What follows is a list of companies investing in real estate assets that are rated perilously near, or even around, a "sell" (data sourced from Nasdaq). I find that all the firms carry significant risk that will help generate higher returns for the two mortgage REITs if two events occur: (1) full housing recovery and (2) full employment. It is somewhat probable, although not necessary, that these two events will occur over the next two years. KB Home, on the other hand, is already inflated by a multiples basis and is less favorable on the reward side.
Annaly Capital (NLY)
Annaly trades at a respective 31.8x and 7.6x past and forward earnings with a dividend yield of 14.1%. Consensus estimates for Annaly's EPS forecast that it will decline by 24.5% to $1.94 in 2012, grow by 5.7% in 2013, and then fall by 4.4% in 2014. Assuming a multiple of 9x and a conservative 2013 EPS of $2.01, the stock would hit $18.09, rising 16.1%.
The company has had to the cut dividend yield 15% since the second quarter of 2011. Shelf registration of 125M at $16.16 further gives me pause. Management is very vague - frankly, arrogant - about the business, as evidence by the affinity for story telling during earnings calls. While I believe momentum will pick up from a quicker-than-expected, I wouldn't be so quick to jump in the Annaly boat.
Chimera (CIM)
Chimera trades at a respective 5.2x and 6.2x past and forward earnings with a dividend yield of 15.8%. Consensus estimates for Chimera's EPS forecast that it will decline by 28.8% to $0.47 in FY2011 and then by 4.3% and 2.2% in the following two years. Assuming a multiple of 9x and a conservative 2013 EPS of $0.42, the stock would rise by 35.5%. Where the multiple goes, however, will largely be a function of guesswork given the amount of behavioral anomalies that go into valuing the business. Chimera is basically the daughter of Annaly and thus comes equipped with the same lack of visibility from its leadership. In addition, the fiasco about the company firing its accounting auditor reinforces this weakness. I believe, however, that the company is worth the speculative investment given that it exaggerates the gains of the broader market. 70% greater volatility than the broader market will help attract bulls as the economy improves.
KB Home (KBH)
KB Home trades at 39.4x forward earnings with a dividend yield of 3%. Consensus estimates for the company's EPS forecast that it will turn positive at $0.15 in 2013 and then surge to $0.87 in the following year. Continued losses in 2012, however, are not adequately made up for with the earnings in 2013 and 2014. In short, I believe the multiples are not justified.
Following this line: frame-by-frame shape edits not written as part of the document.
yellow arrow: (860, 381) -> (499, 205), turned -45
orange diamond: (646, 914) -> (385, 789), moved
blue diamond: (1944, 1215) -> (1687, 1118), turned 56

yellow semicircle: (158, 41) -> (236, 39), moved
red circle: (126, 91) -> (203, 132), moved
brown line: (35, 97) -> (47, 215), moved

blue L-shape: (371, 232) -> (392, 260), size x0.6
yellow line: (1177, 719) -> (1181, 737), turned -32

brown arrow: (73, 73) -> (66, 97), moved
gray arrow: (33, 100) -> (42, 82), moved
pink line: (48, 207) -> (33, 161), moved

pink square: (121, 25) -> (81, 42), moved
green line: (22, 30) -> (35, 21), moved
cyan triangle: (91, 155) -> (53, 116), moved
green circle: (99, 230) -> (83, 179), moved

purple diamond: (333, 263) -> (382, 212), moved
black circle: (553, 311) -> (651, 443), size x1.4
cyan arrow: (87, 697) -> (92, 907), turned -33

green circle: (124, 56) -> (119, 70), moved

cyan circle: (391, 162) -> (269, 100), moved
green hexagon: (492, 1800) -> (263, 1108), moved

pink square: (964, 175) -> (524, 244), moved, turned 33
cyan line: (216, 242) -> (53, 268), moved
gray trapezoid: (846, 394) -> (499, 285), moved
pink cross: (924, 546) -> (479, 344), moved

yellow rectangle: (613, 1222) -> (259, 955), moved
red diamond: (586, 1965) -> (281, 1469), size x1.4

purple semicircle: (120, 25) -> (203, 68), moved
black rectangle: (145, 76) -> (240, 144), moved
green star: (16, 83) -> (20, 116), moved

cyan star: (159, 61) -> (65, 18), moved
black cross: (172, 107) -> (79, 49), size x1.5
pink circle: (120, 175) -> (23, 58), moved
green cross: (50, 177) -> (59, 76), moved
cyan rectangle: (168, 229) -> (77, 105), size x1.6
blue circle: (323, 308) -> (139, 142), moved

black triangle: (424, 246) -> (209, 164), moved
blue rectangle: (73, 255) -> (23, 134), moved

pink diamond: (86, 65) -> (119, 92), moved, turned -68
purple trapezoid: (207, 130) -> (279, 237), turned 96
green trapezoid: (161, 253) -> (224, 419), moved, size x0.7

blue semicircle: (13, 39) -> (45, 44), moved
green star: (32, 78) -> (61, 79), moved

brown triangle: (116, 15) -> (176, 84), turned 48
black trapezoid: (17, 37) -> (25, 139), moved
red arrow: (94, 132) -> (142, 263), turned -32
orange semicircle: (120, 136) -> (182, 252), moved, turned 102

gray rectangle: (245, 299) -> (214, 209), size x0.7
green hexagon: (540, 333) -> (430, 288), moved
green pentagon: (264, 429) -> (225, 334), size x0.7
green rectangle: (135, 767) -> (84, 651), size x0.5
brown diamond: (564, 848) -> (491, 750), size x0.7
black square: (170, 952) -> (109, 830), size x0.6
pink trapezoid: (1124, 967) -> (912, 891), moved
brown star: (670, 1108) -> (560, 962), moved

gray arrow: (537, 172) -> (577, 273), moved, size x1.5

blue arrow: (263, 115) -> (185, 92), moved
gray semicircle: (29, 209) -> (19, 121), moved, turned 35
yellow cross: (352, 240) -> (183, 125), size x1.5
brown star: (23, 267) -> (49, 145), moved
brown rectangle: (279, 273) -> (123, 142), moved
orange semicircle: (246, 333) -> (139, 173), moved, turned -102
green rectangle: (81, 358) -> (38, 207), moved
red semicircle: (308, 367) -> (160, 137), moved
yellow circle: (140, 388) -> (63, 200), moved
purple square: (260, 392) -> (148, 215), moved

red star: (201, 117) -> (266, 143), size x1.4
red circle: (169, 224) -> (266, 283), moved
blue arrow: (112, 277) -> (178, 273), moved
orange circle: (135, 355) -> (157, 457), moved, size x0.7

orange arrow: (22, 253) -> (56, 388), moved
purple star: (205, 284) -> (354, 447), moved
Of the 21 revisions to EPS estimates, 21 have fallen for a staggering net change of -149%. The company is rated closer to a "sell" than a "buy", and I would thus strongly recommend holding out for now. With that said, I believe the company is showing promising momentum in its backlog and is well positioned to grow margins from higher selling prices at the same time that SG&A is trimmed.
Disclosure: I have no positions in any stocks mentioned, and no plans to initiate any positions within the next 72 hours.
Additional disclosure: The distributor of this research report is not a licensed investment adviser or broker-dealer. Investors are cautioned to perform their own due diligence. We seek business relationships with all of the firms in our coverage, but research covered in this note is independent.